» Aim of the exercise:
Write out, word for word and with no pictures, each line below from the one containing "Community Baby Shower + Resource Fair" through the one containing "one of the four", both included, and no other line.

» Records shown:
--------

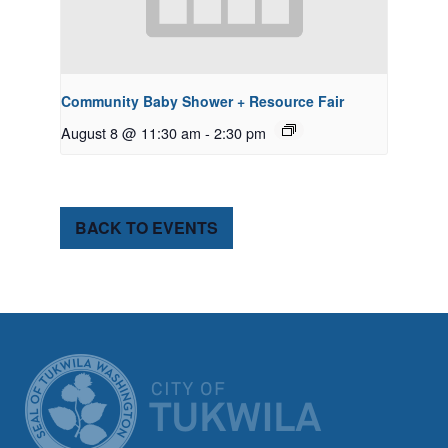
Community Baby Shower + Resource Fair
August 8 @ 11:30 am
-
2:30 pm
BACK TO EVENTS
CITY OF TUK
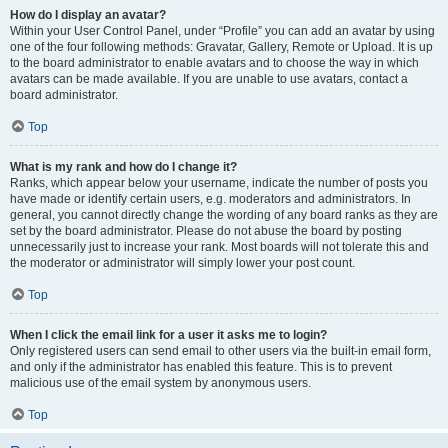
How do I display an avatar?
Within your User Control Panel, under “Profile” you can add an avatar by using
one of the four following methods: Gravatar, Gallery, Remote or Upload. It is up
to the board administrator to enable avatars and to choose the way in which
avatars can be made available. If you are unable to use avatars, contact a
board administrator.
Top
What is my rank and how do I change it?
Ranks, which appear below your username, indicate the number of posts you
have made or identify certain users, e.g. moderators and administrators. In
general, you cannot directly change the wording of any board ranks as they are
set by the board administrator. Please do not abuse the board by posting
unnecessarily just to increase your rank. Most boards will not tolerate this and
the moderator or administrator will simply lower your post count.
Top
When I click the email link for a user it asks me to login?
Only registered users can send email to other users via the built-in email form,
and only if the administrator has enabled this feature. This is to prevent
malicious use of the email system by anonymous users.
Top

--------

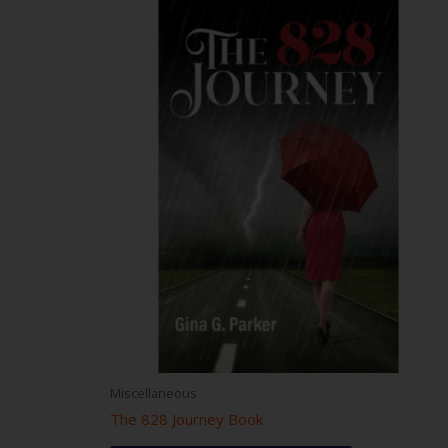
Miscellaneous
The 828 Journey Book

--------

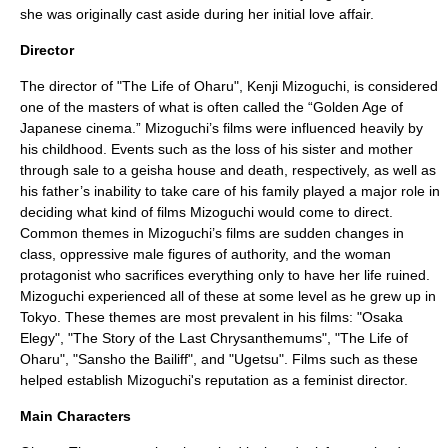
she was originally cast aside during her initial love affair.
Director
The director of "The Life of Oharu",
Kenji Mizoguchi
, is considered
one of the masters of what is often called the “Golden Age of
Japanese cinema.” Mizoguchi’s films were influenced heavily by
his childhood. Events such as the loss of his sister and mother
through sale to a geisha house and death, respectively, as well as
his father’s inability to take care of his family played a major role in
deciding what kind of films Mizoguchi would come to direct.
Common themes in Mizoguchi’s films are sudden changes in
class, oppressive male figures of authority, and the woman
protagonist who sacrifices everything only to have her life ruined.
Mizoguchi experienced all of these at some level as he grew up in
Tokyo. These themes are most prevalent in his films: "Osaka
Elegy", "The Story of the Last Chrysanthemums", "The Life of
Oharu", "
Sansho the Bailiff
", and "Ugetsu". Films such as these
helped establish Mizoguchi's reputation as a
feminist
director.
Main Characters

--------

» Answer section:
Community Baby Shower + Resource Fair
August 8 @ 11:30 am
-
2:30 pm
BACK TO EVENTS
CITY OF TUK
How do I display an avatar?
Within your User Control Panel, under “Profile” you can add an avatar by using
one of the four following methods: Gravatar, Gallery, Remote or Upload. It is up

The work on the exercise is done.